> Dataset records
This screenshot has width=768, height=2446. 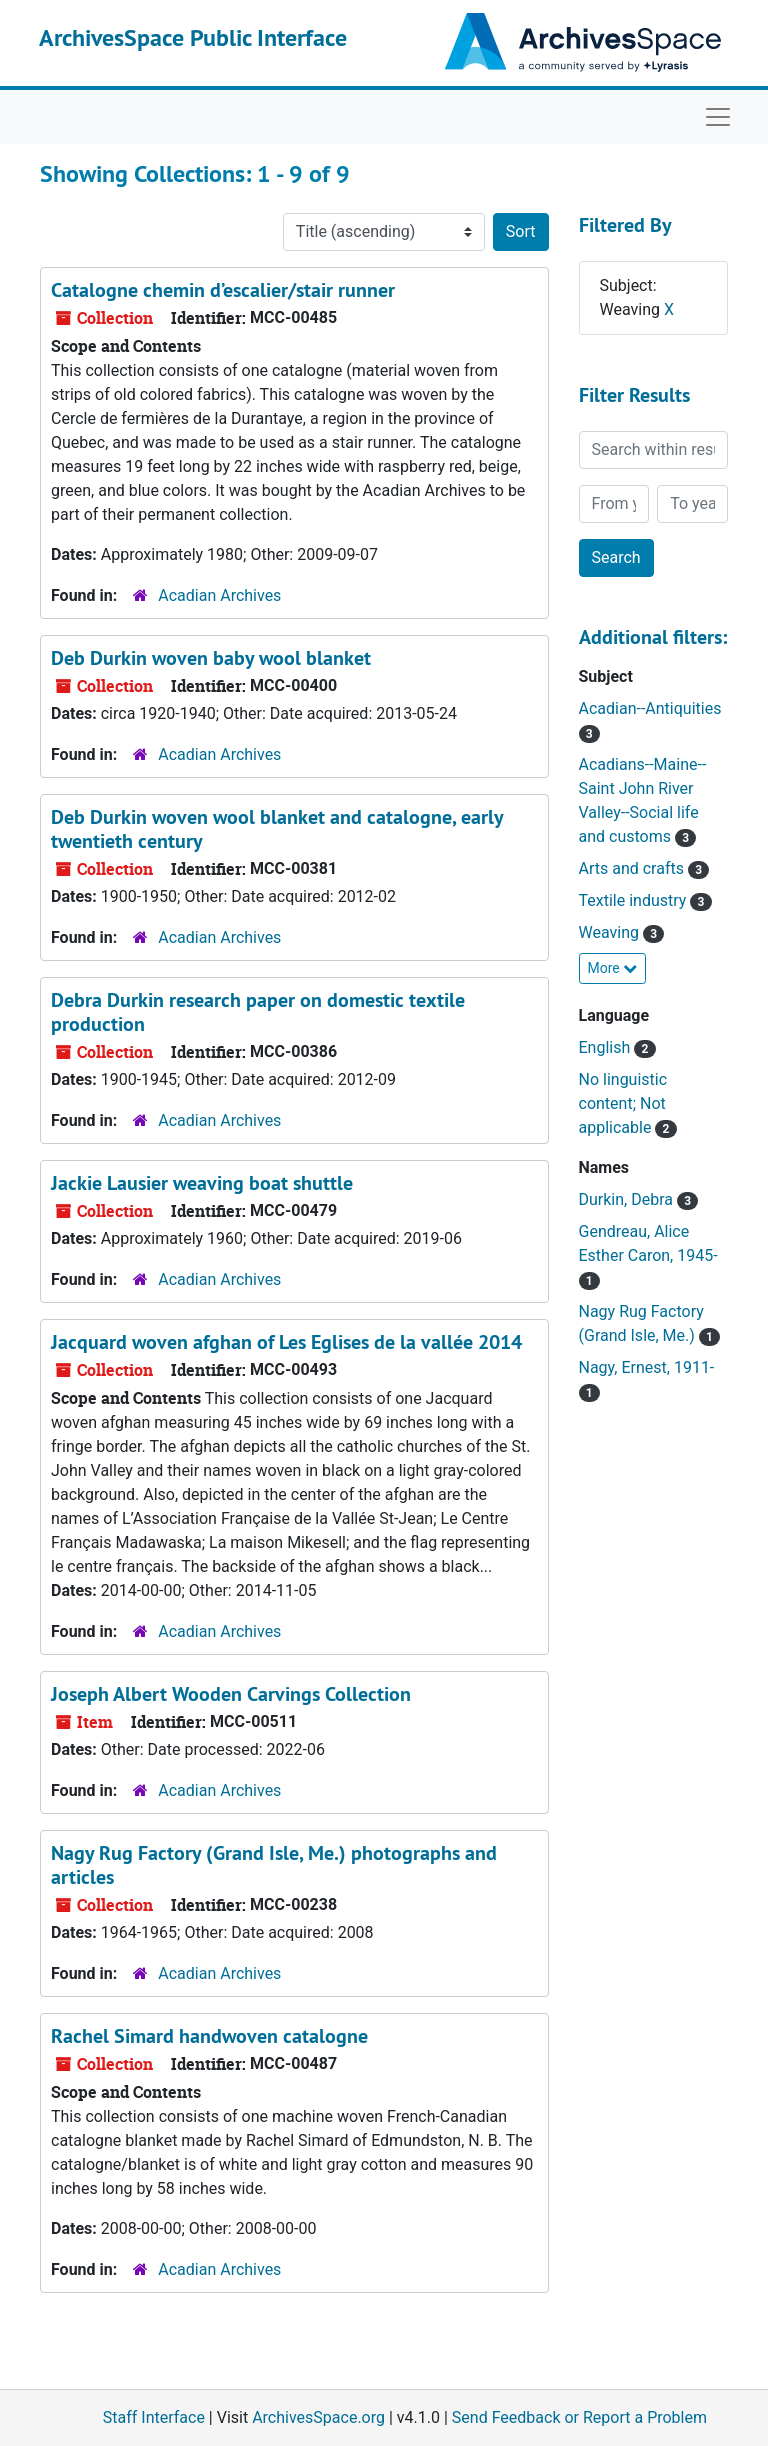 What do you see at coordinates (579, 2417) in the screenshot?
I see `Send Feedback or Report a Problem` at bounding box center [579, 2417].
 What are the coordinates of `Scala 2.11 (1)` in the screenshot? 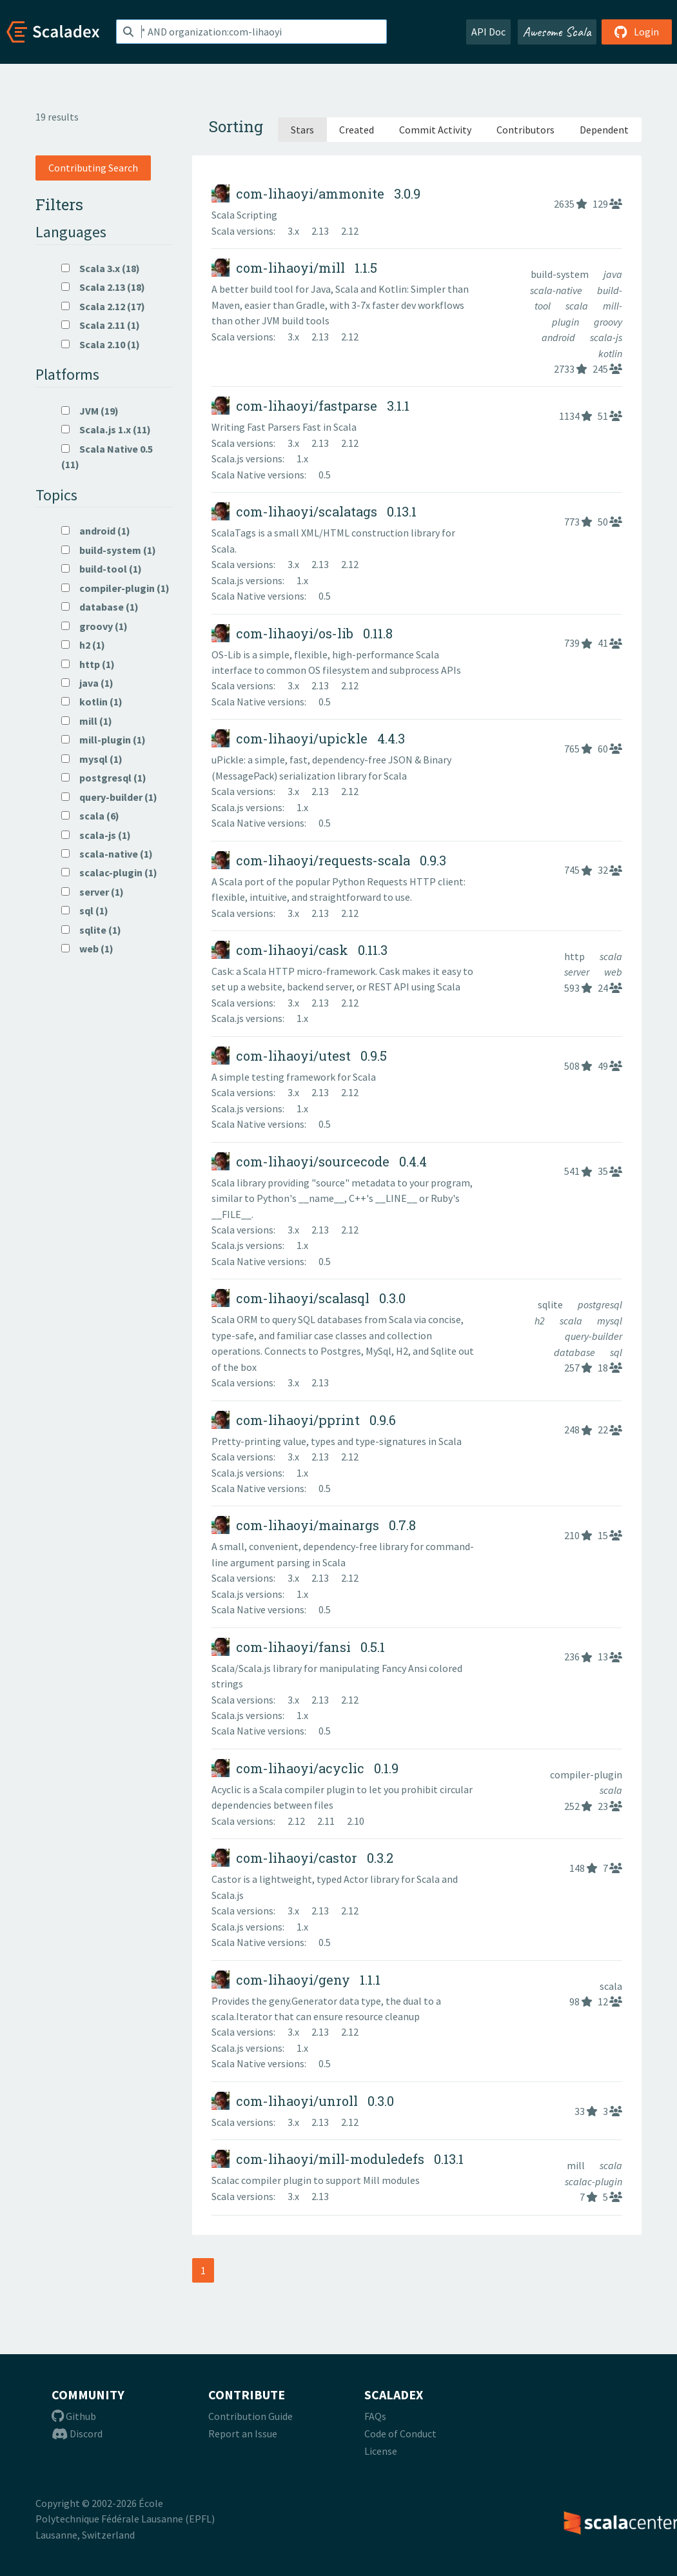 It's located at (100, 325).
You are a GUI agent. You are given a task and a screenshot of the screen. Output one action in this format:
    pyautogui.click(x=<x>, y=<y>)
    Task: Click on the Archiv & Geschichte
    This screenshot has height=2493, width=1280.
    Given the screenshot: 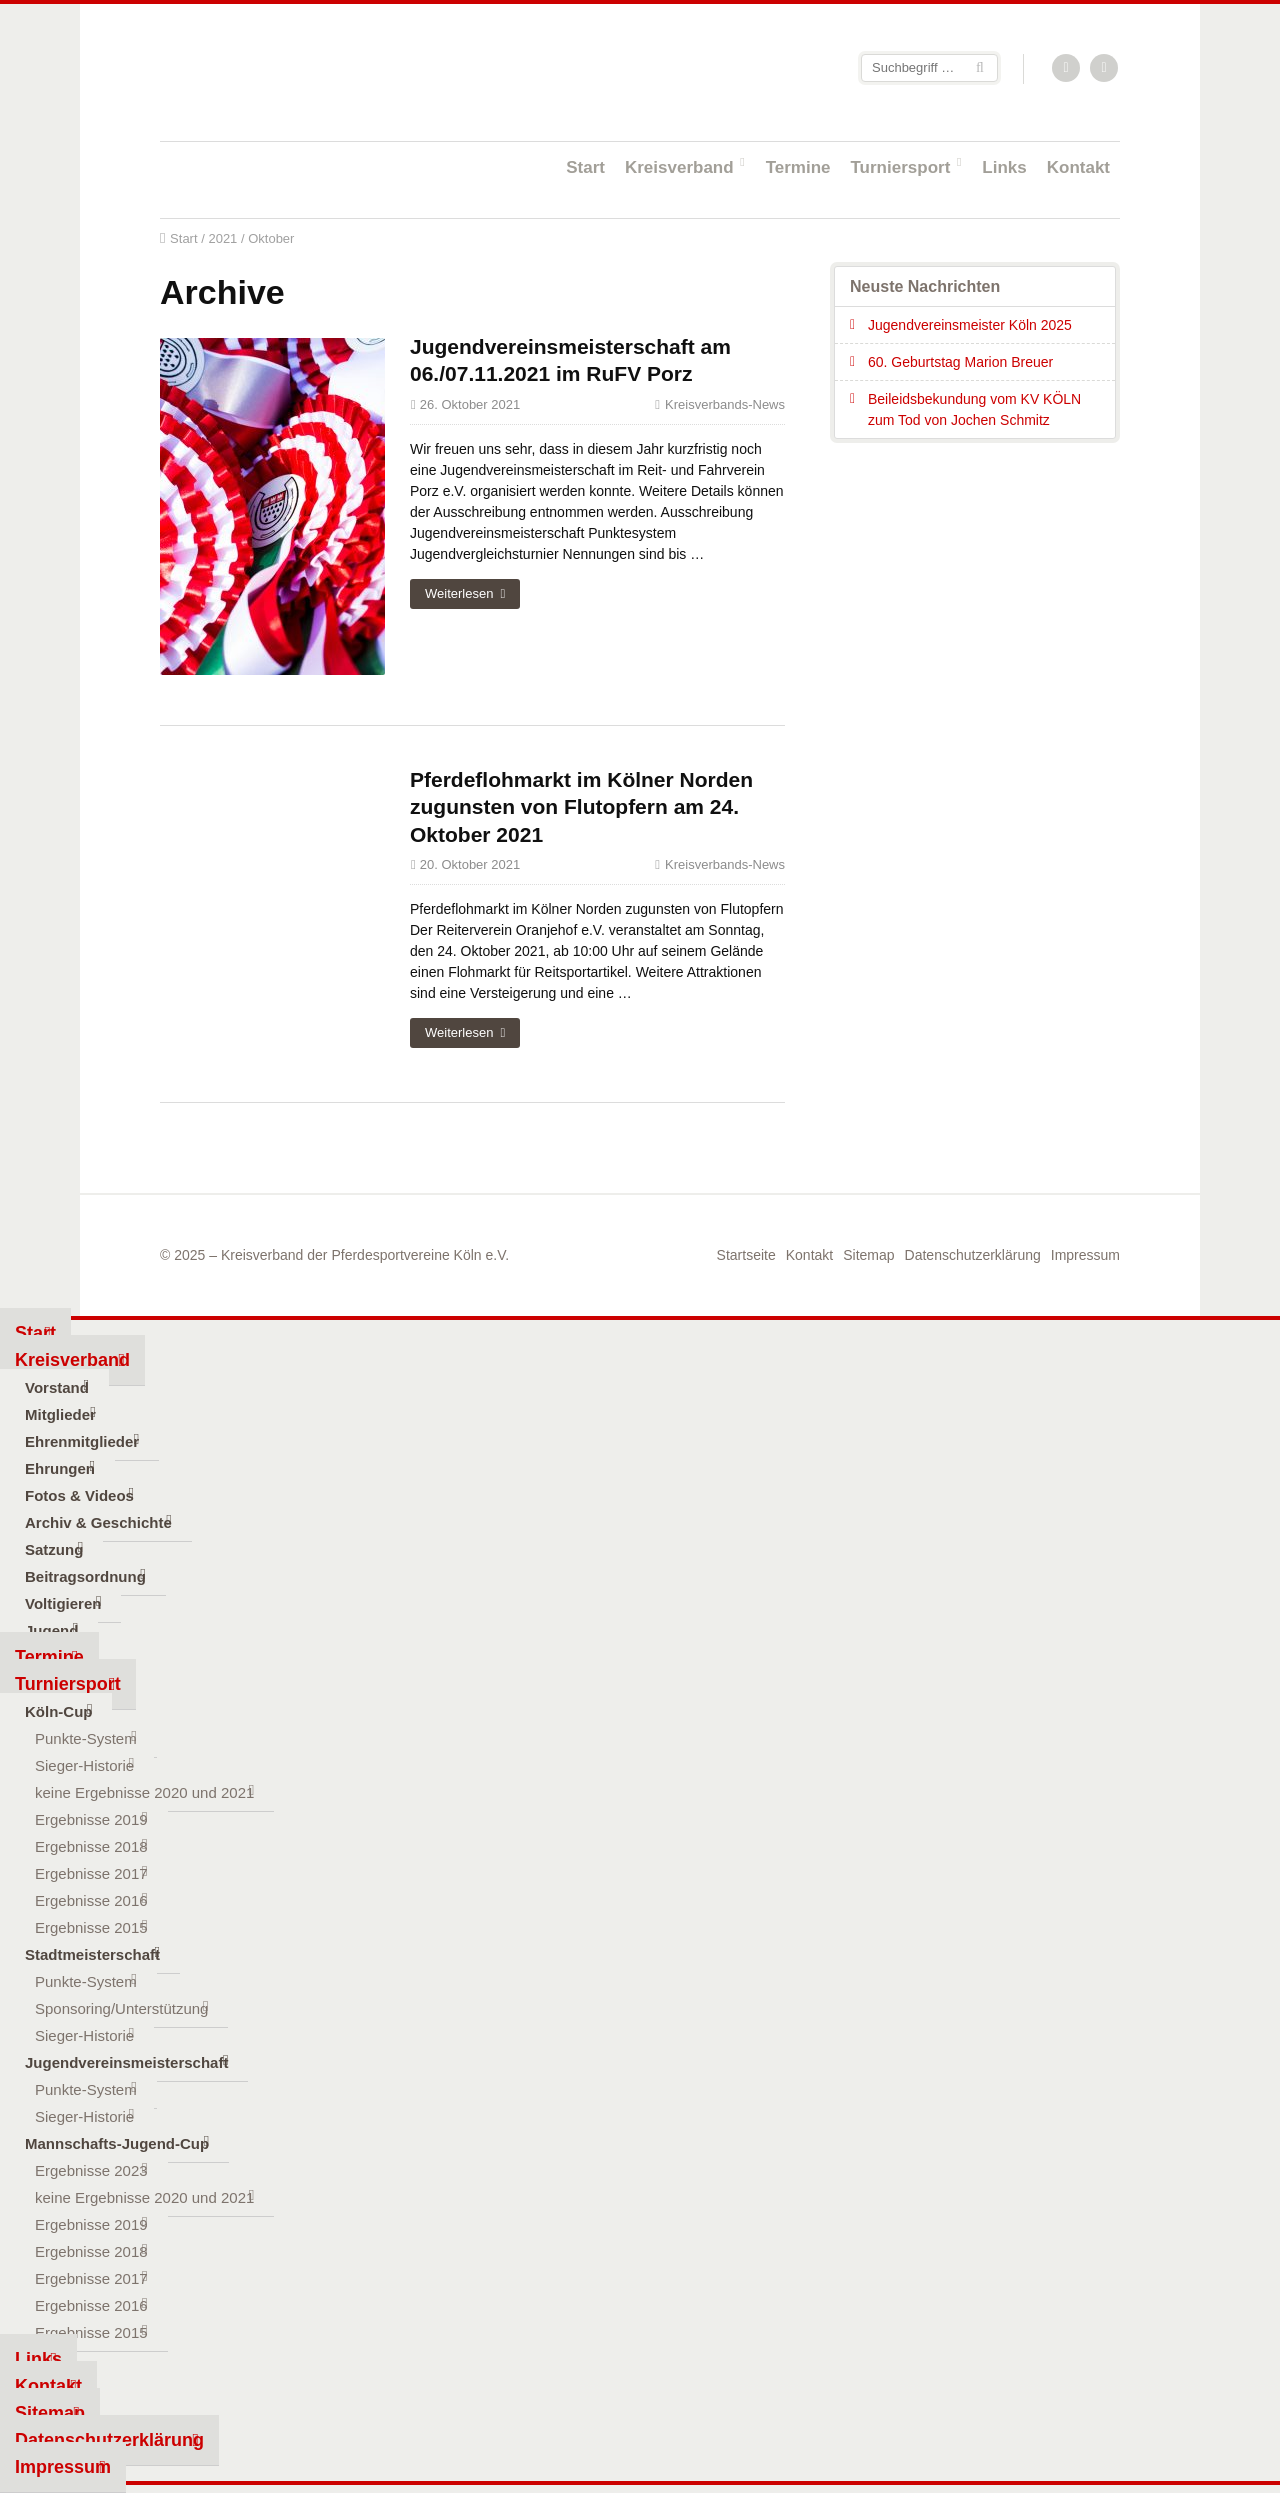 What is the action you would take?
    pyautogui.click(x=98, y=1522)
    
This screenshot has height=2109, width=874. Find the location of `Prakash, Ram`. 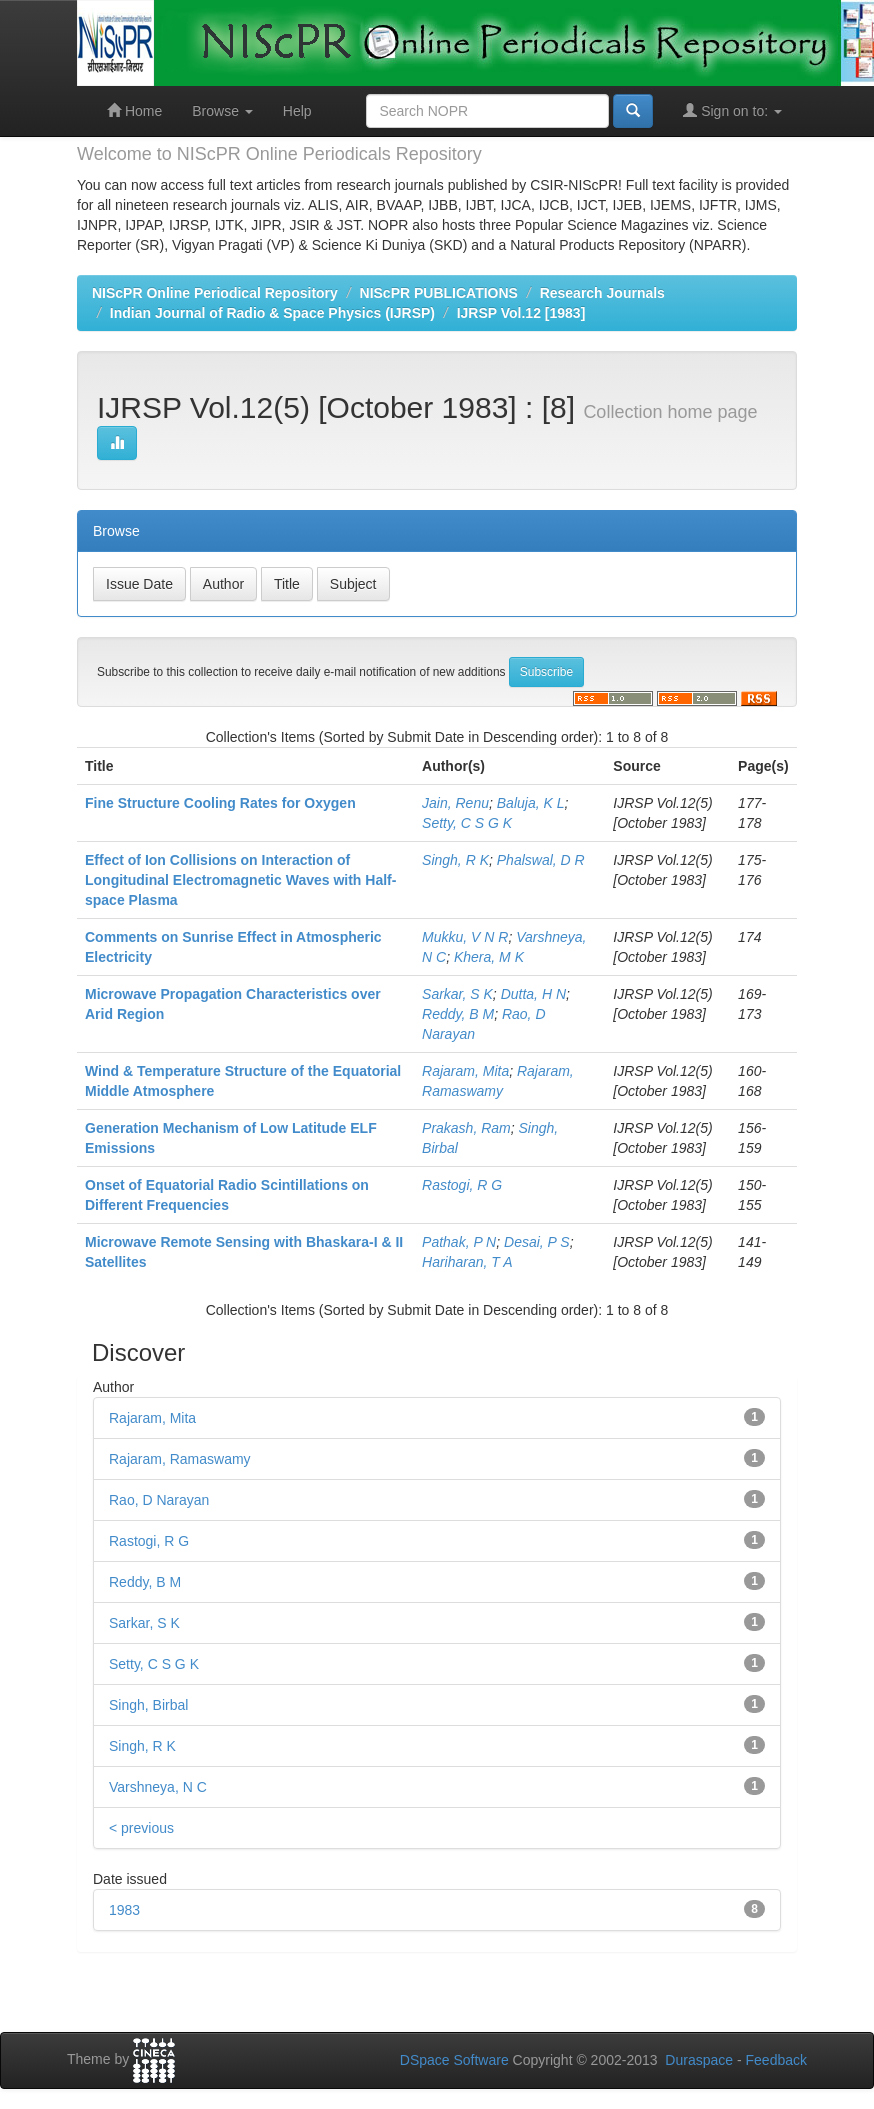

Prakash, Ram is located at coordinates (466, 1128).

> Work required
Starting at the line that contains "This screenshot has height=2109, width=874.", extract each line through the last line of the material exactly as written, and include no pictures.

> Solved exercise
This screenshot has height=2109, width=874. Find the location of `Prakash, Ram`. 

Prakash, Ram is located at coordinates (466, 1128).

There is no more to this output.